1.習近平政権の政治基盤の安定性に変化の兆し
4月下旬に北京と上海に出張した。目的は定例の中国経済情勢に関する現地での情報収集である。習近平政権が掲げる「新常態」の方針の下、的確なマクロ経済政策運営と積極的な構造改革の組み合わせによって、経済の安定が保持されており、安心して見ていられる状況である。
この点については、今回の出張中に面談した政府内および民間の経済専門家の全員がほぼ一致した見方をしていた。
しかし、その面談相手と話しているうちに、「経済は安定しているが、最近政治情勢が不透明になってきていて心配だ」との懸念を耳にすることが少なからずあった。
これまで習近平政権が行ってきた政策について、政治面では反腐敗キャンペーンの断行が国民的支持を得ている。
経済面でも雇用と物価の安定を確保し続け、過剰設備の削減や過剰不動産在庫の処理への取り組みも一定の成果を上げるなど、こちらも高い評価を得てきた。最近は政治リスクの高い軍組織の抜本的改革まで実現し、着々と政策の結果を積みげてきている。

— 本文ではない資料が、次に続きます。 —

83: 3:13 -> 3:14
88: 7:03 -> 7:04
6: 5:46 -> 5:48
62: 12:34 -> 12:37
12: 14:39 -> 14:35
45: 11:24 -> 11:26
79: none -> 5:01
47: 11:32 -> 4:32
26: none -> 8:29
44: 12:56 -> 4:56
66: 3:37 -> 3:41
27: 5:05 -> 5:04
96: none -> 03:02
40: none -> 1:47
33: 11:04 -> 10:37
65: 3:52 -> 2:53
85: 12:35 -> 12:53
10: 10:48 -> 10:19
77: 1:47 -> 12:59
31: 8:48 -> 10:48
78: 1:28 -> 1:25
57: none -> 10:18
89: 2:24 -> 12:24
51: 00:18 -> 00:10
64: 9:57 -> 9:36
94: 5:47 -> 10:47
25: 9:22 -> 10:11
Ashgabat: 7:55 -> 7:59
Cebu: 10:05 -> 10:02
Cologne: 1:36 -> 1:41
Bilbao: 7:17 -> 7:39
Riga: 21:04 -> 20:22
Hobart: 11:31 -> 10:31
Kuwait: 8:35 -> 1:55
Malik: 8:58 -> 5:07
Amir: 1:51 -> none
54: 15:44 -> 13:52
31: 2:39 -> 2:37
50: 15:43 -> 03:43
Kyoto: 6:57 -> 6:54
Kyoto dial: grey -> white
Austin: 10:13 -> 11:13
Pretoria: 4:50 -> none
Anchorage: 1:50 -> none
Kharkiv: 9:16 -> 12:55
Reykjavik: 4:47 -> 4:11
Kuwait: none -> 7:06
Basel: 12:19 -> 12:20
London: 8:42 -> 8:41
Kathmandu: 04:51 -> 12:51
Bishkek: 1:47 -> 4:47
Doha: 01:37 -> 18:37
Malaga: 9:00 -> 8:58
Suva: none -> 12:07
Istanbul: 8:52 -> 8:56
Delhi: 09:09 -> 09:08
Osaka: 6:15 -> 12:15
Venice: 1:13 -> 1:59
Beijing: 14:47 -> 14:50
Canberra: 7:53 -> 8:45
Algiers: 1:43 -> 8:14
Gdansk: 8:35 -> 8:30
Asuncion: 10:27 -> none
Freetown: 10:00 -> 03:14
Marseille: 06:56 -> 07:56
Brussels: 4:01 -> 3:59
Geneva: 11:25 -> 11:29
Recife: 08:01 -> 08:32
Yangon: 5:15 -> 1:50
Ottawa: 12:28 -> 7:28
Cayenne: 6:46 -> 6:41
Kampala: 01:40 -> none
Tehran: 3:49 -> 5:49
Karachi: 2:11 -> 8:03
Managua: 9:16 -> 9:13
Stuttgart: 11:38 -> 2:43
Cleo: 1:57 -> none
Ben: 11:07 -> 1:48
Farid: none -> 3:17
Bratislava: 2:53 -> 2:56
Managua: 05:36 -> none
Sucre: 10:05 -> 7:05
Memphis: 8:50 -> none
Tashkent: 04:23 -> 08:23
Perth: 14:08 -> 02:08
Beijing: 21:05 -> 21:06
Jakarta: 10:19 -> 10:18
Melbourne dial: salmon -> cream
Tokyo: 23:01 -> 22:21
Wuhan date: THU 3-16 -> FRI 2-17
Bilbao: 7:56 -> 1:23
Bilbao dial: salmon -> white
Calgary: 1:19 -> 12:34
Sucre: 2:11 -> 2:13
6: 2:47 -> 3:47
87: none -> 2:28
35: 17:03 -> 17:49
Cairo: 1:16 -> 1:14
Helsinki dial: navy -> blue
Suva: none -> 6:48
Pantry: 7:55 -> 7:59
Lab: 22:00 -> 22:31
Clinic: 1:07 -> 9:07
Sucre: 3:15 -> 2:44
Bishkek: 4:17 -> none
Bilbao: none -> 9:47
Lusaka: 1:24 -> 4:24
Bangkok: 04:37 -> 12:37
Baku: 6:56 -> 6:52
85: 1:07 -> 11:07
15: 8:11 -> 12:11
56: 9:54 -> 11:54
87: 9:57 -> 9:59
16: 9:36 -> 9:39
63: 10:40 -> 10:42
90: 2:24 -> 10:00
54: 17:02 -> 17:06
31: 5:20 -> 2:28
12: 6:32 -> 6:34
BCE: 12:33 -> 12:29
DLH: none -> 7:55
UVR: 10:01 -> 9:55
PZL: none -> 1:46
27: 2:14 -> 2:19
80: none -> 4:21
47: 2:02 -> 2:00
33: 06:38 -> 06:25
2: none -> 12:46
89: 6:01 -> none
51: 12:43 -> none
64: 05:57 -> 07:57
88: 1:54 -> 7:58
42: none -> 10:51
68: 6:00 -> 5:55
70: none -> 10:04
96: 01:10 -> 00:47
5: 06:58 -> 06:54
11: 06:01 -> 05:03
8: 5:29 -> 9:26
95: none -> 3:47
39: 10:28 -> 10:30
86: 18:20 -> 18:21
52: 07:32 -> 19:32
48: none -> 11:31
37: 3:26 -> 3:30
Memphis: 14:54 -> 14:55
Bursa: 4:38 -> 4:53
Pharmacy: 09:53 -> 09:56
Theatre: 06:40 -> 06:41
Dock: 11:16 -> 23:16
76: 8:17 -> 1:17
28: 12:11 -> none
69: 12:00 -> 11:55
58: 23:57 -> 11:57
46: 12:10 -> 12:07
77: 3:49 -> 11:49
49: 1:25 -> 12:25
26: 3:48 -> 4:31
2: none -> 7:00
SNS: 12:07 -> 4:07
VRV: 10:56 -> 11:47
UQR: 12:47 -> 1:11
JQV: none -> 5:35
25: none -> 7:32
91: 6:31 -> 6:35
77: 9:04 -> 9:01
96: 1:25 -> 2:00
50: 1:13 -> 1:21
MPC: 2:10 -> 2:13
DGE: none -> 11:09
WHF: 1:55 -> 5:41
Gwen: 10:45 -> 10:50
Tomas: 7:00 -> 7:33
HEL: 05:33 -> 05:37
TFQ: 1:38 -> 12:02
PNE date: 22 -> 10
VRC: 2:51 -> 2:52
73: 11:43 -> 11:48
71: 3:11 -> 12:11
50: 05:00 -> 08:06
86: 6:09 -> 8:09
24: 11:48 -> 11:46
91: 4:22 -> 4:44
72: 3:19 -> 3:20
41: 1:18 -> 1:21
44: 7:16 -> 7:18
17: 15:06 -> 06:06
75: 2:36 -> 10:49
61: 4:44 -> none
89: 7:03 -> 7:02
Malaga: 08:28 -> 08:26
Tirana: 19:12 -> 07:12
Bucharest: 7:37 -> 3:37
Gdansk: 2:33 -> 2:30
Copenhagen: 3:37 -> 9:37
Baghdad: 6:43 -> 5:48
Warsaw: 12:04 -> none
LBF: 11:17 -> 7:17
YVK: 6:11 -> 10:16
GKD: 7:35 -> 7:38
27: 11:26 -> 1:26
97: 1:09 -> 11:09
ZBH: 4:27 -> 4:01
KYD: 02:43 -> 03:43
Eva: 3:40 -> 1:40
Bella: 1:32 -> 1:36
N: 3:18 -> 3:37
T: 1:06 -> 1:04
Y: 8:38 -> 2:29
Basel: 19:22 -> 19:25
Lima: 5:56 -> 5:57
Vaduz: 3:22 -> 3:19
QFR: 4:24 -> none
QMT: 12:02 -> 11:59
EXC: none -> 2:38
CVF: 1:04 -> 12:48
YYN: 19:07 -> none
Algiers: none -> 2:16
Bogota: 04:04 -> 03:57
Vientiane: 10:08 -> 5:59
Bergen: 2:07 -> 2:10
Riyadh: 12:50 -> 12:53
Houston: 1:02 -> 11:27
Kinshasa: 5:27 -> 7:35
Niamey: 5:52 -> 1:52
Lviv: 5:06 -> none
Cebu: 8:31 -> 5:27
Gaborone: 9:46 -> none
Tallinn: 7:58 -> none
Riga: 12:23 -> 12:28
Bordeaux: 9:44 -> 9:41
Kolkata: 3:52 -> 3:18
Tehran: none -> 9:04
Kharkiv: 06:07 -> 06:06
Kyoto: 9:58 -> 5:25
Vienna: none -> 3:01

こうした政策面の大きな成果もあって、多くの国民から「習おじさん」(中国語では「習大大」、シーターターと発音)と親しみを込めた愛称で呼ばれるなど、政権基盤も安定度を増していた。
ただし、有識者の間では、学者やメディアに対してイデオロギーや政府批判に関わる活動の取り締まりがますます強化されてきていることに対する疑念がしばしば指摘されていた。
それでも昨年までは習近平政権の政治的な安定性が強まる傾向が続いていたように感じられていた。
しかし、今回の出張中およびその後に耳にした習近平政権に対する評価は、そうした従来の政権基盤の安定性の増大傾向に変化の兆しを感じさせるものだった。